### Exercise prompt
Each line below should be repeated exactly as written, with no pictures carried over.

### Supplied data
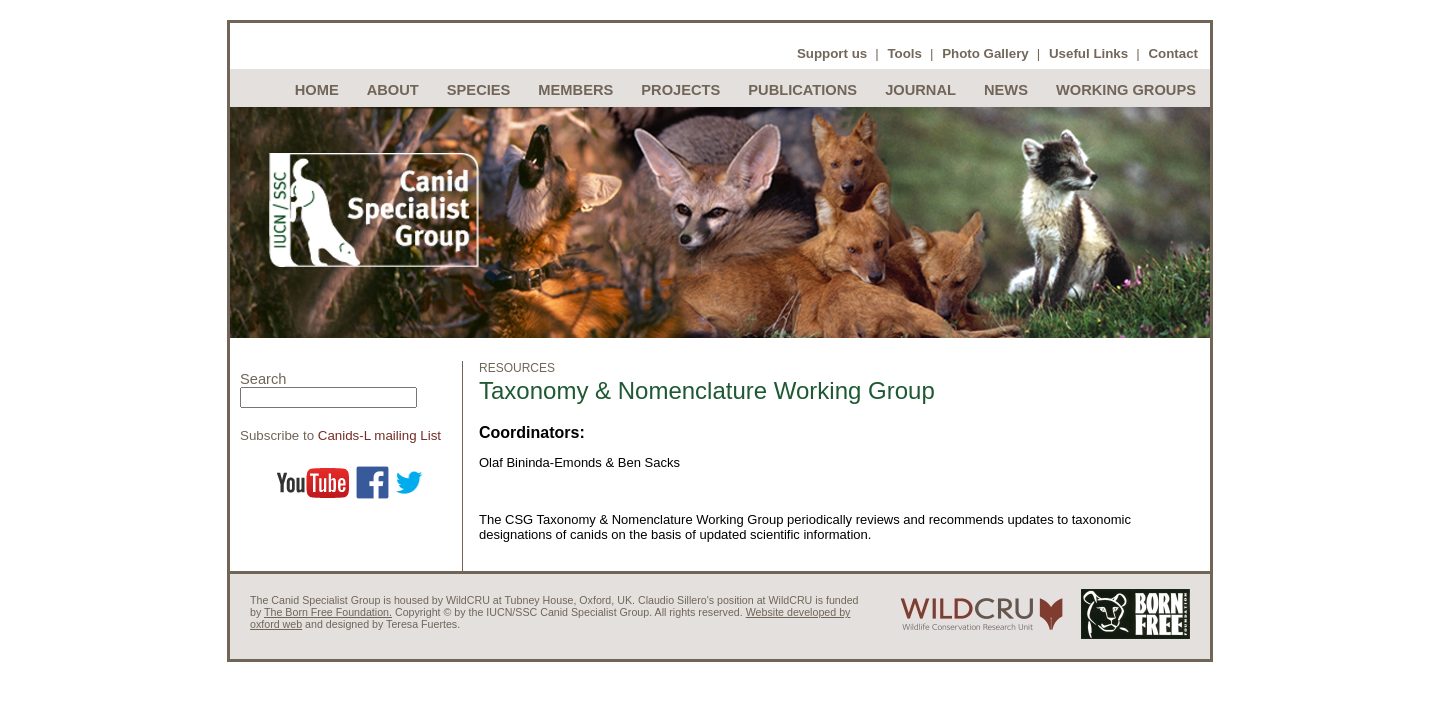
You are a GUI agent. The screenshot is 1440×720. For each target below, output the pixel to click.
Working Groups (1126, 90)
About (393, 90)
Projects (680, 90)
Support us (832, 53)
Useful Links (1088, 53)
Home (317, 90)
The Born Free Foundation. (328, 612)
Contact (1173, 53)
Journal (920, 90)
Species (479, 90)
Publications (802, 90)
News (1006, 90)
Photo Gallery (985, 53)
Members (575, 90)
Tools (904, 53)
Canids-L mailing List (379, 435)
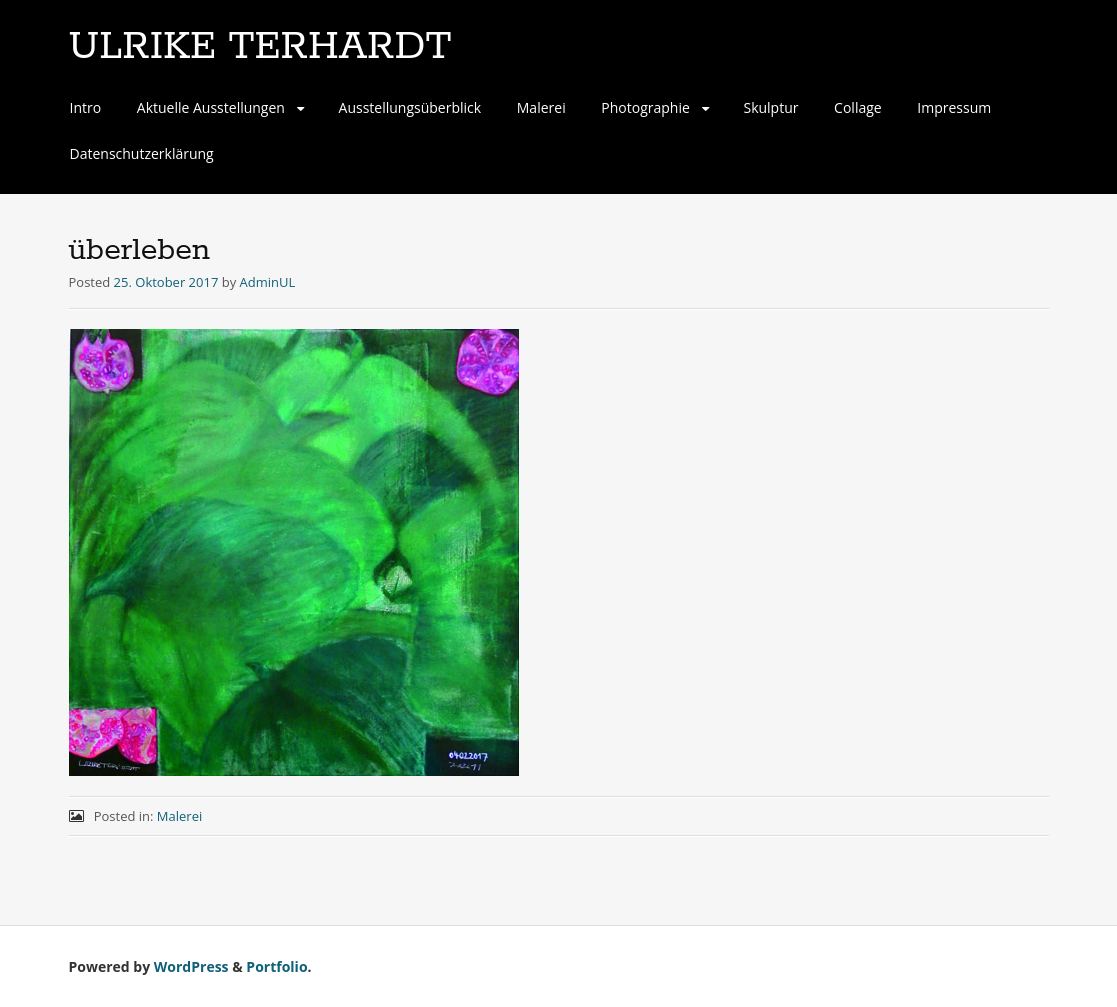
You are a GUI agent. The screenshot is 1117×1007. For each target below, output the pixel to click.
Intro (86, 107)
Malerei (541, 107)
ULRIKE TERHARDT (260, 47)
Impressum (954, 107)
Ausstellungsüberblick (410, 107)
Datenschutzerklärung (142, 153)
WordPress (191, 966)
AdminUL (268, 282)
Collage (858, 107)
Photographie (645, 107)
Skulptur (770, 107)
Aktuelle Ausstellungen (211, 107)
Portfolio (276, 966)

### Exercise solution
You are a GUI agent. The screenshot is 1440×720. For each target below, output the pixel to click.
Working Groups (1126, 90)
About (393, 90)
Projects (680, 90)
Support us (832, 53)
Useful Links (1088, 53)
Home (317, 90)
The Born Free Foundation. (328, 612)
Contact (1173, 53)
Journal (920, 90)
Species (479, 90)
Publications (802, 90)
News (1006, 90)
Photo Gallery (985, 53)
Members (575, 90)
Tools (904, 53)
Canids-L mailing List (379, 435)
You are a GUI agent. The screenshot is 1117×1007. For each target below, output the pixel to click.
Intro (86, 107)
Malerei (541, 107)
ULRIKE TERHARDT (260, 47)
Impressum (954, 107)
Ausstellungsüberblick (410, 107)
Datenschutzerklärung (142, 153)
WordPress (191, 966)
AdminUL (268, 282)
Collage (858, 107)
Photographie (645, 107)
Skulptur (770, 107)
Aktuelle Ausstellungen (211, 107)
Portfolio (276, 966)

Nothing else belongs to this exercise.